Kandi has been under the care of Wildlife SOS for seven years now. [Photo (c) Wildlife SOS/Shresatha Pachori]

Fortunately for Kandi, he soon came under the radar of Wildlife SOS, and was rescued and brought to the Agra Bear Rescue Facility- His condition brought tears to his rescuers’ eyes – the thin, bony frame, shaggy dull coat and open wounds on his muzzle had been witnessed many times before, but each new case was like a fresh wound, painful and cankerous. However, we weren’t going to give up on him, and his journey of recuperation started the minute he stepped into our centre.

With dedicated care on behalf of his veterinarians and keepers Kandi’s health started taking a turn for the better. His coat gained lustre, his wounds started healing and the stereotypy that resulted from years in the ‘dancing bear’ trade such as head bobbing and swaying gradually receded.
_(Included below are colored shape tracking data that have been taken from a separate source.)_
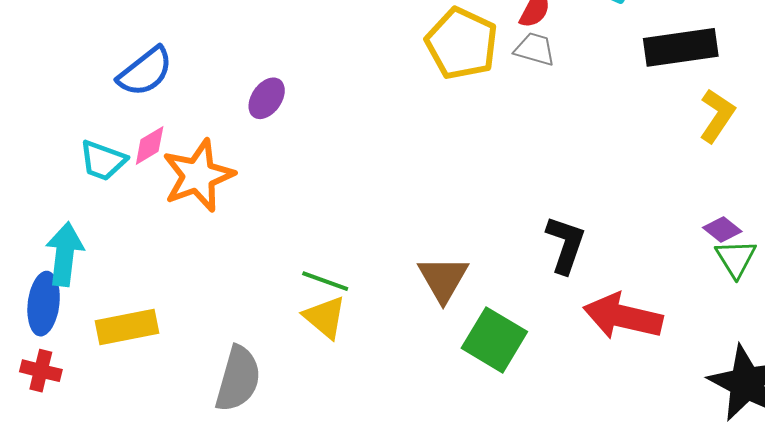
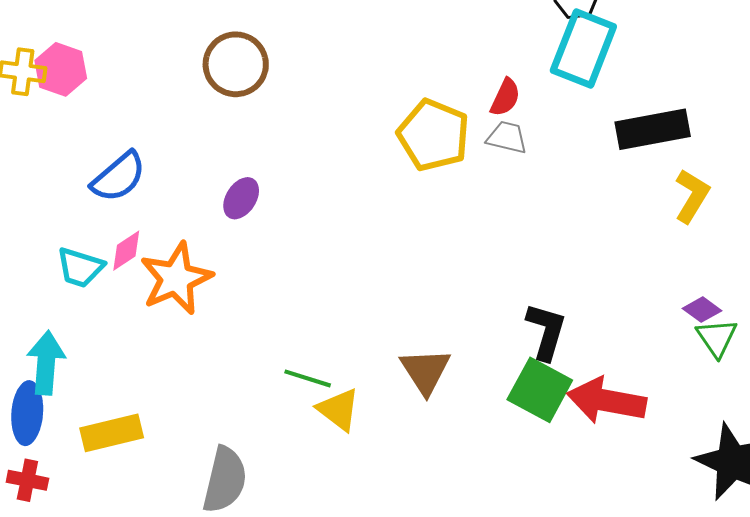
yellow triangle: (325, 317) -> (339, 410), moved
green square: (494, 340) -> (540, 390), moved

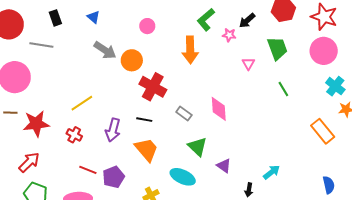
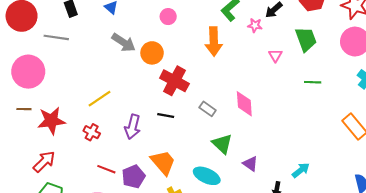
green line: (283, 89) -> (313, 82), turned -56
orange trapezoid: (147, 149) -> (163, 162), moved

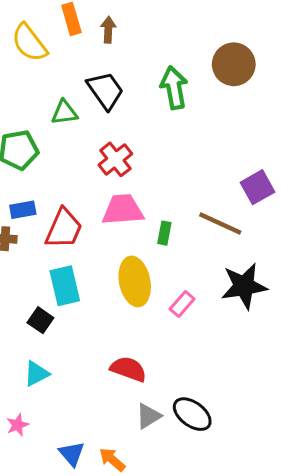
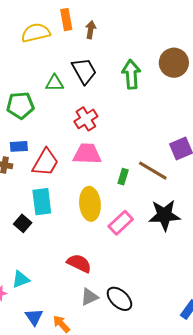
yellow semicircle: (29, 43) -> (36, 33), turned 108
green rectangle: (164, 233) -> (123, 177), moved
pink rectangle: (182, 304) -> (121, 223), size x1.4
cyan triangle: (36, 374) -> (21, 279), moved

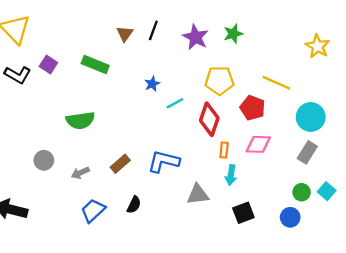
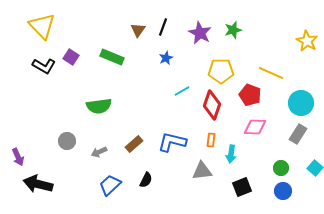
blue star: (152, 84) -> (166, 58), moved
orange rectangle: (224, 150) -> (211, 140), moved
green circle: (302, 192) -> (281, 168), moved

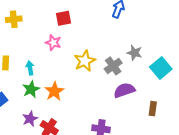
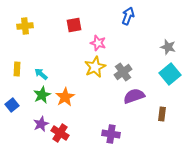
pink star: (53, 43) -> (98, 43), moved
gray star: (134, 53) -> (168, 47), moved
cyan arrow: (30, 68) -> (41, 74), turned -40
With the best medical and emotional care available for Kandi, he soon realised that here he wasn’t going to be harmed and began trusting his keepers.

Kandi loves spending time scaling the structural enrichments installed in his enclosure. [Photo (c) Wildlife SOS/Shresatha Pachori]

Seven years later, the playful bear has developed a very different personality. Kandi loves spending time scaling the structural enrichments installed in his enclosure. These bamboo platforms are covered with honey by his keeper and Kandi can be seen licking them from head to toe, ensuring that not even a single drop is left out! Honey is a very integral part of his diet; a generous helping laces the milky porridge served to him every morning. Of course, where there’s Kandi, you’ll always find coconut shells. The bear is absolutely nutty for coconut. He has quite a hearty appetite and has been known to consume as much as 3 kilograms of food in a day! Grams and dates form a great treat for Kandi, and he’s sure to try to steal some when his keeper swings by!

These bamboo platforms are covered with honey and Kandi ensures that not even a single drop is left out! [Photo (c) Wildlife SOS/Shresatha Pachori]

As the planet struggles in the vice-like grip of Covid-19, every keeper in the centre is constantly on their toes. They employ essential practices including using protective gear and other precautionary measures to ensure safety. Routines around the centres have been drastically changed to add extra levels of protection, and the keepers are constantly on the alert for unusual signs exhibited by the animals under their care.